Flying Sorcerers, being More Comic Tales of Fantasy from Terry Pratchett, Roald Dahl, Arthur C. Clark, Kurt Vonnegut, Angela Carter, Michael Moorcock, Mervyn Peake, John Wyndham, Stephen Leacock, Robert Bloch, C.S. Lewis, William Nolan, P.G. Wodehouse, & various.
Roger Zelazny & Robert Sheckley’s A Farce to Be Reckoned With. It’s amazing what you’ll buy on a family road trip when you’re out of reading material.
Lisa Goldstein’s The Red Magician. (1982) Don’t let the name fool you, this is actually quite a striking piece of work. I’m only letting it free because I essentially have it memorized.

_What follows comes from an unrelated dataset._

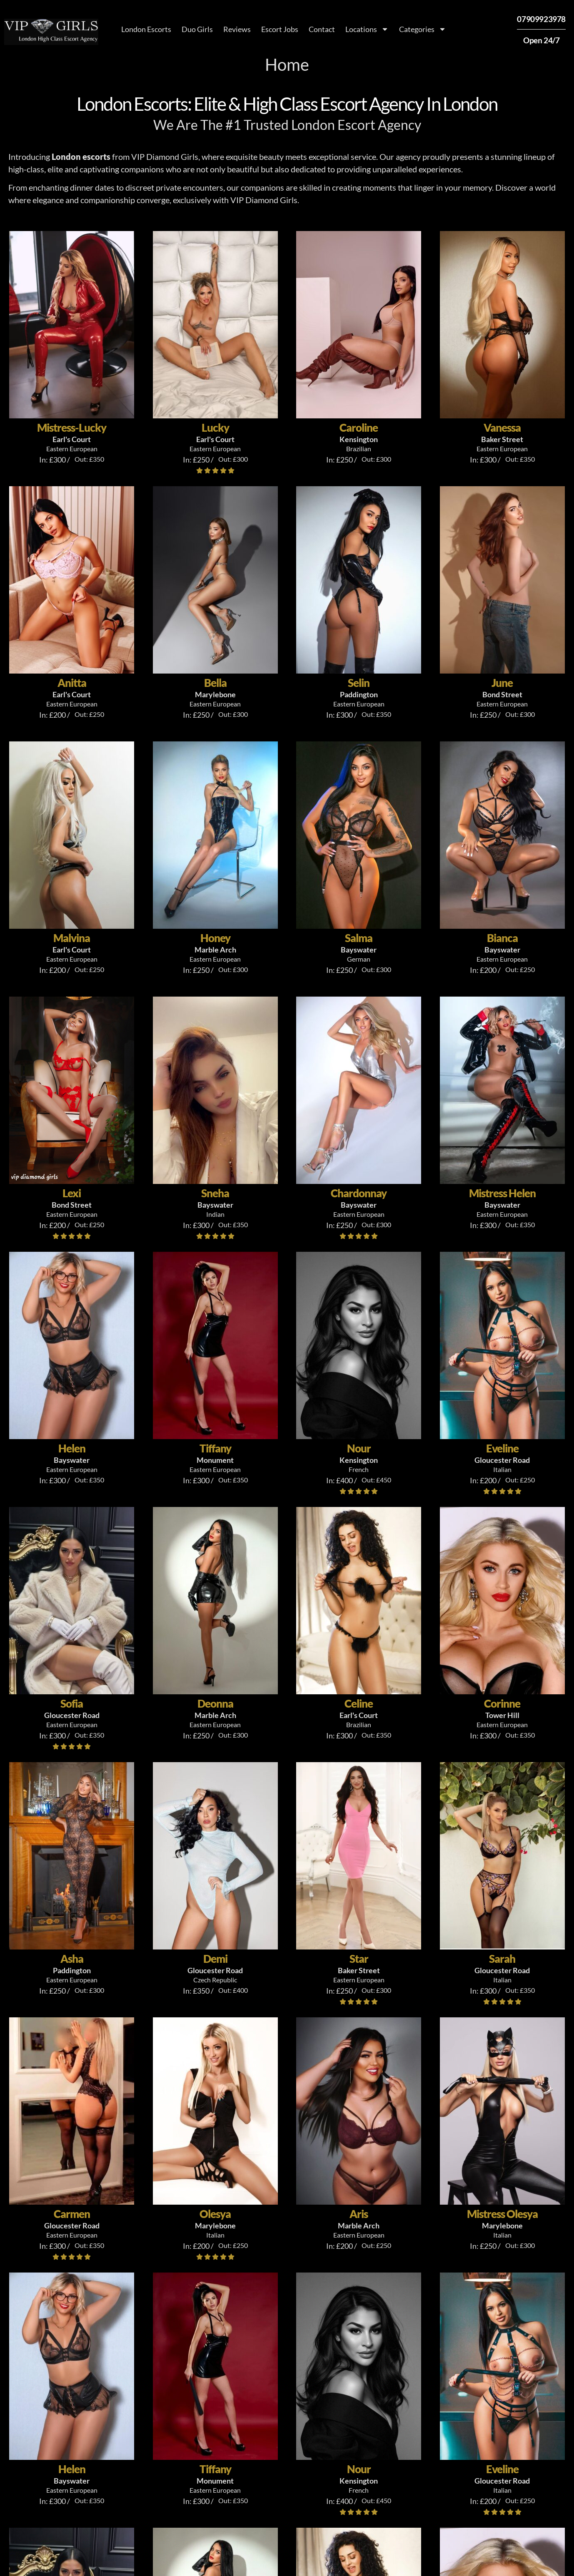 The width and height of the screenshot is (574, 2576). Describe the element at coordinates (215, 938) in the screenshot. I see `Honey` at that location.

Robert Chamber’s The King In Yellow. My copy has a charming typographical error, stating the copyright printing date as 1895.
Warren Beath’s excruciatingly bad Bloodletter (hardcover, thankfully missing the dustjacket)
The Mammoth Book of Comic Fantasy edited by Mike Ashley, concerning such authors as Neil Gaimen, Terry Jones, Terry Pratchett, Robert Rankin, Tom Holt, etc.
Ghost Stories illustrated by Walt Sturrock, featuring Bram Stoker, Washington Irving, M.R. James, Guy De Maupassant, Robert Luois Stevenson, Henry James, and Elizabeth Gaskell.
Charlie Boxer’s The Cloud Of Dust (Hardcover)
Joseph Conrad’s Youth: A Narrative a tiny Penguin printing, (1995), with only the one story.
Lawrence Durrell’s The Black Book (1961) As much as I like him and Henry Miller, I am simply not middle-aged enough. It’s sort of like when I was reading Steppenwolf when I was thirteen. I could grasp that it was good, but found it difficult to access.
Malcolm Lowry’s Under the Volcano (1971) see above.
Romilla Thapar’s Indian Tales, illustrated by Abu Abraham.
Irvine Welsh’s Filth, same guy as did Trainspotting and The Acid House.
Gail Anderson-Darga’s Recipe For Bees. Not a tenth as satisfying for A Cure For Death By Lightning, but until whosoever took my copy returns it…
Chuck Palahniuk’s Choke, same guy as did Fight Club.
Astro Teller’s exegesis. I wasn’t sure which was the name and which was the title when I first picked this up. It’s a little dated, but remains interesting.
David Odhiambo’s diss/banded nation Sticklers of proper language beware.
Bert Archer’s The End of Gay (And the Death of Heterosexuality) (with a far, far better cover.)
Irmgard Woldering’s The Art of Egypt; the Time of the Pharaohs Why are over half my books from the 60’s and 70’s?
Reader’s Digest Condensed Books: Volume 50 – Summer 1962 First Edition, containing; The Tuntsa – Teppo Turen w/Elizabeth Maddox McCabe, Youngblood Hawke by Herman Wouk, “Carol” by Peter DeVries, Since You Ask Me by Ann Landers, and Star-Raker by Donald Gordon.
MirrorMask: The Illustrated Film Script of the Motion Picture from the Jim Henson Company (Hardcover) I was given this over the holidays, and as much as I like it, I suspect there’s people here who would like it more. The price inside suggests $45can.
Online Education: Perspectives on a New Environment (Hardcover) Edited by Linda Harasin. Groundbreaking in 1990, I can’t explain how delightfully strange it is to read today.
TRASH: The Graphic Genius of Xploitation Movie Posters Coffee table book to the stars.